Saturday, August 7, 2021

Quote of the Day (Poet Dana Gioia, on a Beach Boys Song for ‘Every Lovesick Summer’)

“Every lovesick summer has its song,
And this one I pretended to despise,
But if I was alone when it came on,
I turned it up full-blast to sing along –
A primal scream in croaky baritone,
The notes all flat, the lyrics mostly slurred.
No wonder I spent so much time alone
Making the rounds in Dad's old Thunderbird.”—American poet-critic Dana Gioia, “Cruising With the Beach Boys," from 99 Poems: New and Selected (2016)
I’ve quoted only one-fourth of this poem.
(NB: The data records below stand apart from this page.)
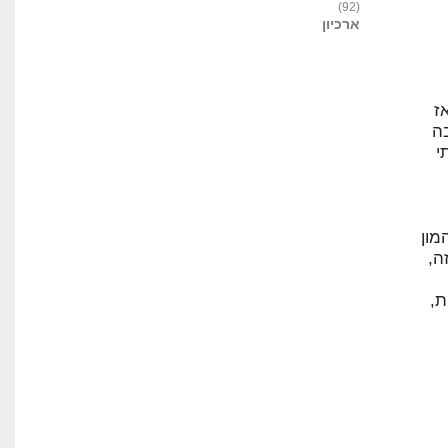
(92)
ארכיון
ז
ה
י
יש המון
ה,
ת,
The difficulty I had in excerpting it was that the other three parts are equally vivid.
As we move into the dog days of August, many of us of a certain age think of the Beach Boys and of how, over the years, they were, in the words of a 1980 album title, “Keepin’ the Summer Alive.”
This has been the second straight strange summer in America, but what transports us, away from the ongoing gnawing anxiety of COVID-19, is the postwar culture of waves and hot rods and evanescent romance summoned by the Brothers Wilson and their bandmates.
Over nearly 60 years, the Beach Boys discography has been staggering: 29 studio albums, eight live albums, 55 compilation albums, one remix album, and 71 singles. But for me, their sweet muted melancholy that Gioia evokes so memorably probably comes the most from the likes of “Surfer Girl,” “Don’t Worry, Baby” and “Caroline, No.”

(For a less poetic but equally sound meditation on the meaning of this American band, see this May 2012 article by Huffington Post contributor Patricia Crisafulli, “Five Life Lessons I Learned at a Beach Boys Concert.”)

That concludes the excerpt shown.